UNITED STATES

SECURITIES AND EXCHANGE COMMISSION

Washington, DC 20549

 

 

FORM 8-K

 

 

CURRENT REPORT

Pursuant to Section 13 or 15(d) of

the Securities Exchange Act of 1934

Date of Report (Date of earliest event reported): January 31, 2013

 

 

SMITHFIELD FOODS, INC.

 

 

 

Virginia   1-15321   52-0845861

(State or other jurisdiction

of incorporation)

 

(Commission

File Number)

 

(IRS Employer

Identification No.)

200 Commerce Street

Smithfield, Virginia

  23430
(Address of principal executive offices)   (Zip Code)

Registrant’s telephone number, including area code: (757) 365-3000

 

 

Check the appropriate box below if the Form 8-K filing is intended to simultaneously satisfy the filing obligation of the registrant under any of the following provisions (see General Instruction A.2. below):

 

  ¨ Written communications pursuant to Rule 425 under the Securities Act (17 CFR 230.425)

 

  ¨ Soliciting material pursuant to Rule 14a-12 under the Exchange Act (17 CFR 240.14a-12)

 

  ¨ Pre-commencement communications pursuant to Rule 14d-2(b) under the Exchange Act (17 CFR 240.14d-2(b))

 

  ¨ Pre-commencement communications pursuant to Rule 13e-4(c) under the Exchange Act (17 CFR 240.13e-4(c))

 

 

 


Item 1.01. Entry Into a Material Definitive Agreement.

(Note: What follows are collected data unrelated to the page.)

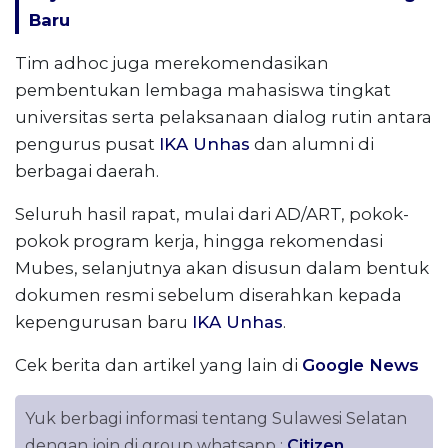
Baru
Tim adhoc juga merekomendasikan
pembentukan lembaga mahasiswa tingkat
universitas serta pelaksanaan dialog rutin antara
pengurus pusat
IKA Unhas
dan alumni di
berbagai daerah.
Seluruh hasil rapat, mulai dari AD/ART, pokok-
pokok program kerja, hingga rekomendasi
Mubes, selanjutnya akan disusun dalam bentuk
dokumen resmi sebelum diserahkan kepada
kepengurusan baru
IKA Unhas
.
Cek berita dan artikel yang lain di
Google News
Yuk berbagi informasi tentang Sulawesi Selatan
dengan join di group whatsapp :
Citizen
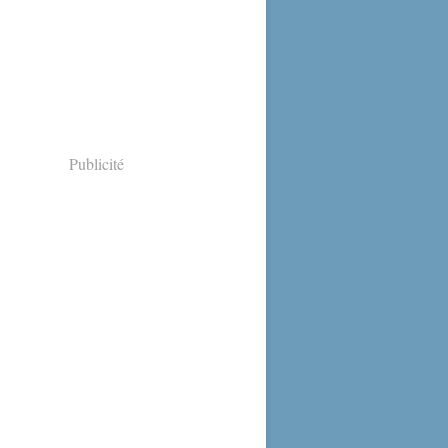
Publicité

Increased Commitment under ABL Credit Facility

On January 31, 2013, Smithfield Foods, Inc. (the “Company”) partially exercised the accordion feature of its Second Amended and Restated Credit Agreement, dated June 9, 2011, among the Company, certain subsidiaries of the Company from time to time party thereto, Coöperatieve Centrale Raiffeisen-Boerenleenbank B.A. “Rabobank Nederland”, New York Branch, as administrative agent (the “Agent”), and the lenders from time to time party thereto (the “ABL Credit Facility”), pursuant to an Increased Commitment Supplement, dated January 31, 2013 (the “Increased Commitment Supplement”), among the Company, certain new and existing lenders party thereto and the Agent.

The Commitment Increase Supplement increased the total revolving commitments under the ABL Credit Facility by $100 million, from a total of $925 million to a total of $1.025 billion. All other terms and conditions of the ABL Credit Facility remain unchanged, including the limitation on the actual amount of credit that is available from time to time under the ABL Credit Facility as a result of borrowing base valuations of the Company’s inventory, accounts receivable and certain cash balances.

The Company has the right to further exercise the accordion feature and increase its total revolving commitment by an additional aggregate amount not to exceed $200 million, to the extent that any one or more new or existing lenders commit to being a lender for the additional amount and certain other customary conditions are met.

A copy of the Increased Commitment Supplement will be filed as an exhibit to the Company’s quarterly report on Form 10-Q for the quarter ended January 27, 2013. The above description is a summary of the Increased Commitment Supplement and is qualified in its entirety by the complete text of the Increased Commitment Supplement.

Term Loan Agreement

On February 4, 2013, the Company entered into a Term Loan Agreement (the “Term Loan Agreement”) with Bank of America, N.A., as lender (the “Lender”), which provides for an unsecured term loan of $200 million with a scheduled maturity date of February 4, 2014 (the “Term Loan”).

The Term Loan bears interest at a rate of LIBOR plus 3.25% per annum or, at the election of the Company, a base rate plus 2.25% per annum. In addition, the Company may elect to prepay the Term Loan at any time, subject to the payment of a prepayment premium of 1% applicable to prepayments made at any time during the first eight months of the term of the Term Loan.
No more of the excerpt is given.